Saved data entries:
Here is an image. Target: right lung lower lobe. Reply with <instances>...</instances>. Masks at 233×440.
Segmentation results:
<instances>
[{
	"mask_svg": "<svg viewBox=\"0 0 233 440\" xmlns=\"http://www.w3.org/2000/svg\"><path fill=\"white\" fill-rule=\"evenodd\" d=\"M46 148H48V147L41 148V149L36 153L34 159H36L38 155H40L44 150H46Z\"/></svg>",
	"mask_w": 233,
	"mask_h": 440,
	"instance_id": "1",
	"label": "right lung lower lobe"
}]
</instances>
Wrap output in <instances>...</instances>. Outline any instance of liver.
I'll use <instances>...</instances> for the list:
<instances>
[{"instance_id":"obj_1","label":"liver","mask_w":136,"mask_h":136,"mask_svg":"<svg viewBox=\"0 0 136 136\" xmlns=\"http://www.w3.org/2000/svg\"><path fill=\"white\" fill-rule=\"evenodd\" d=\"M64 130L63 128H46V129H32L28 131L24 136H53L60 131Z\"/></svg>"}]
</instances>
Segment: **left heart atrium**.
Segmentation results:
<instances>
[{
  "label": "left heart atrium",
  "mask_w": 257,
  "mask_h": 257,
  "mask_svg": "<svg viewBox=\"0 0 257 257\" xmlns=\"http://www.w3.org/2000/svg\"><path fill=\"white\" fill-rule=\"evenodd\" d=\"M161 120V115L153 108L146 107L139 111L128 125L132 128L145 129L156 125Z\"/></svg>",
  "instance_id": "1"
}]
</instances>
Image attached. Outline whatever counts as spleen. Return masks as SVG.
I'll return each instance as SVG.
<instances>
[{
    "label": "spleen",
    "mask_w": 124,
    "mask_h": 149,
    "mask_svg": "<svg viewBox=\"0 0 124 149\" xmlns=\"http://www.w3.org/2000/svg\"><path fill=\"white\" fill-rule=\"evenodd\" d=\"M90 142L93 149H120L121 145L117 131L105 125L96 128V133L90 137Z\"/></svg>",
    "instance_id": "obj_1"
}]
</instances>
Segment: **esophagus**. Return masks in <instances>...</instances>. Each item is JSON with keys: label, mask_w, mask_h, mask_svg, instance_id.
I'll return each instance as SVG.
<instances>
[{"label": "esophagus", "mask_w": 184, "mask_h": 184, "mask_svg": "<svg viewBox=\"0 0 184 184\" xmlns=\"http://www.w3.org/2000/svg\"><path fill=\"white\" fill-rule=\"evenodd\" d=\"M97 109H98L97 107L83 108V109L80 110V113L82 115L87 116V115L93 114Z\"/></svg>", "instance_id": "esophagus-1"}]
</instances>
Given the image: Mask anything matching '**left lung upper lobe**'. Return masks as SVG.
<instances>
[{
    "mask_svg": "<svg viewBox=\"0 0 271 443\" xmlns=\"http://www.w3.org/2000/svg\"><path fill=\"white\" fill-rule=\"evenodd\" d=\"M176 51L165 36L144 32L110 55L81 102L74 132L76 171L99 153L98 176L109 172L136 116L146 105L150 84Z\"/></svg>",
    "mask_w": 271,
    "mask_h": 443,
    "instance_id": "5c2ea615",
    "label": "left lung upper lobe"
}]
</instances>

:: Work instruction ::
Each line from the one containing "Given the image: Mask" to the last line above must be returned exactly, and no line outside that range.

:: Solution to the exercise ::
Given the image: Mask anything matching '**left lung upper lobe**'. Return masks as SVG.
<instances>
[{
    "mask_svg": "<svg viewBox=\"0 0 271 443\" xmlns=\"http://www.w3.org/2000/svg\"><path fill=\"white\" fill-rule=\"evenodd\" d=\"M176 51L165 36L144 32L110 55L81 102L74 132L76 171L99 153L98 176L109 172L136 116L146 105L150 84Z\"/></svg>",
    "mask_w": 271,
    "mask_h": 443,
    "instance_id": "5c2ea615",
    "label": "left lung upper lobe"
}]
</instances>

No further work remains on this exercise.